De forma mais geral, parece ser verdade que os mais jovens têm maior facilidade em aprender numa variedade de contextos (seja uma língua estrangeira [1] ou em experiências assentes em jogos de causalidade, por exemplo). Outros estudos dizem-nos que, por abordarem as situações de uma forma mais criativa e menos preconceituosa, também podem ser melhores do que os adultos a resolver problemas.
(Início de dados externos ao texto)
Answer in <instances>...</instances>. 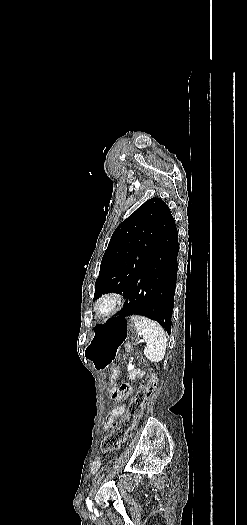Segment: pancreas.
I'll list each match as a JSON object with an SVG mask.
<instances>
[{
	"label": "pancreas",
	"mask_w": 247,
	"mask_h": 525,
	"mask_svg": "<svg viewBox=\"0 0 247 525\" xmlns=\"http://www.w3.org/2000/svg\"><path fill=\"white\" fill-rule=\"evenodd\" d=\"M124 347H126V351H130V349H133V347H131L130 343H126V345H124Z\"/></svg>",
	"instance_id": "cf45deb5"
}]
</instances>
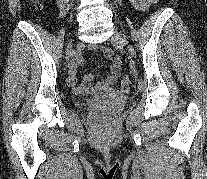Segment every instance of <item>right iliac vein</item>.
Segmentation results:
<instances>
[{"mask_svg": "<svg viewBox=\"0 0 207 179\" xmlns=\"http://www.w3.org/2000/svg\"><path fill=\"white\" fill-rule=\"evenodd\" d=\"M71 50H72V45L69 44L67 51H68V52H71ZM68 58H69V57H67V59H68Z\"/></svg>", "mask_w": 207, "mask_h": 179, "instance_id": "63e3f726", "label": "right iliac vein"}]
</instances>
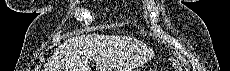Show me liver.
<instances>
[{
  "label": "liver",
  "mask_w": 230,
  "mask_h": 71,
  "mask_svg": "<svg viewBox=\"0 0 230 71\" xmlns=\"http://www.w3.org/2000/svg\"><path fill=\"white\" fill-rule=\"evenodd\" d=\"M153 57L151 49L126 36L78 35L58 47L47 71H92V60L96 71H132Z\"/></svg>",
  "instance_id": "6515ba94"
}]
</instances>
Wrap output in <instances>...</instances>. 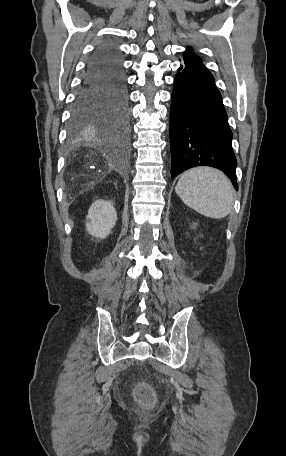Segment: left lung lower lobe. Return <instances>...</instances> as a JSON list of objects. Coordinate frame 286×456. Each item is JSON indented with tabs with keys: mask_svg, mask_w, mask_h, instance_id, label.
Wrapping results in <instances>:
<instances>
[{
	"mask_svg": "<svg viewBox=\"0 0 286 456\" xmlns=\"http://www.w3.org/2000/svg\"><path fill=\"white\" fill-rule=\"evenodd\" d=\"M170 109L171 177L195 166L222 170L238 190L232 132L214 77L198 60H184Z\"/></svg>",
	"mask_w": 286,
	"mask_h": 456,
	"instance_id": "0a47b994",
	"label": "left lung lower lobe"
}]
</instances>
Chegou a hora de adicionarmos algo a esta lista: pelo menos em Portugal, os jovens também têm uma percepção da realidade política que é claramente superior à dos adultos. É essa a principal lição do estudo que recentemente fez manchetes sobre as atitudes dos jovens face à política. Ficámos a saber que 57.3% dos jovens entre os 15 e os 24 anos não tem qualquer interesse em política (média nacional: 47.8%) e que apenas 1% deles pertence a um partido político (média nacional: 2.1%).
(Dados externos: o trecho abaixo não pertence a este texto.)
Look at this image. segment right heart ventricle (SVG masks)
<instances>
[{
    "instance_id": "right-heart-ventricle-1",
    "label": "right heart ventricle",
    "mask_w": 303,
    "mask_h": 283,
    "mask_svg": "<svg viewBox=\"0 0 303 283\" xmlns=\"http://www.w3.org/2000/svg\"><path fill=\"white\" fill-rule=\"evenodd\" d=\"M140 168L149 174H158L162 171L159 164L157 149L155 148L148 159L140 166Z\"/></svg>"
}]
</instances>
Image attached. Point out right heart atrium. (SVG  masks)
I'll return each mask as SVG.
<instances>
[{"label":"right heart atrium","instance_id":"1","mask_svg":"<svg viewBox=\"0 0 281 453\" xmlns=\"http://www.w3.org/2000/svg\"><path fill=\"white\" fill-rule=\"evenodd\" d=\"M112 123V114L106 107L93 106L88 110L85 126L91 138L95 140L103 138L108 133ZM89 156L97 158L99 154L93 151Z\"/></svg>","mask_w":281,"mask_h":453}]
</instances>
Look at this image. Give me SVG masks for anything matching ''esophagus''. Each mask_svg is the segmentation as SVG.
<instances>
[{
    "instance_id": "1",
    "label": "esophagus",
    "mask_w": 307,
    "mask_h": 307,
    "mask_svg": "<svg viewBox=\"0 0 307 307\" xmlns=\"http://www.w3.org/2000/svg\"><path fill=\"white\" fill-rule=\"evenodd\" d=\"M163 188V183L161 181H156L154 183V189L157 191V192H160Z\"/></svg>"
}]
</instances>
Outro ponto fundamental é que este estudo vem confirmar o que escrevi acima: os jovens aprendem com extraordinária facilidade. Para ver que assim é, basta compararmos estes números com os de um inquérito semelhante realizado em 2007: nesses oito anos, a percentagem dos jovens entre os 15 e os 24 anos que não tinham qualquer interesse em política duplicou (em 2007, eram apenas 23.5%) e o seu nível de participação em partidos reduziu-se a um quinto do que era (em 2007, eram 5.2%). As novas gerações são, não apenas mais inteligentes que o resto da população portuguesa adulta, como obviamente revelam perceber cada vez melhor alguns aspectos fundamentais de como funciona o mundo em que vivem. (A saber: que, enquanto cidadãos, são completamente impotentes.)
Vejamos, por isso, com algum optimismo estas notícias. Algum assessor de Cavaco Silva lhe terá sussurrado ao ouvido — e provavelmente bem alto, que o senhor, afinal, já tem idade para ter um vasto interesse pela política — que estes números reflectiam “a crescente apatia cívica” e “indiferença” dos jovens face à política. De onde vem esta estupenda ideia?
Desligar-se de algo que (i) é deprimente e (ii) face ao qual nos sentimos impotentes é uma reacção perfeitamente racional. Quem disse a Cavaco Silva que é “apatia” — em vez dos bem mais prováveis desprezo e resignação face ao triste espectáculo a que Cavaco preside — o que explica estes números? O paternalismo senil de Cavaco Silva sugere que os jovens não sabem o que é realmente importante, que precisam de uma voz “adulta” que lhes explique que andam a prestar atenção ao irrelevante e que, filhos, já vai sendo hora de começarem a prestar atenção à conversa dos adultos — ou seja, aos jogos político-partidários que (para grande alívio dos grupos de interesse que governam a nossa sociedade) passam por “política” em Portugal.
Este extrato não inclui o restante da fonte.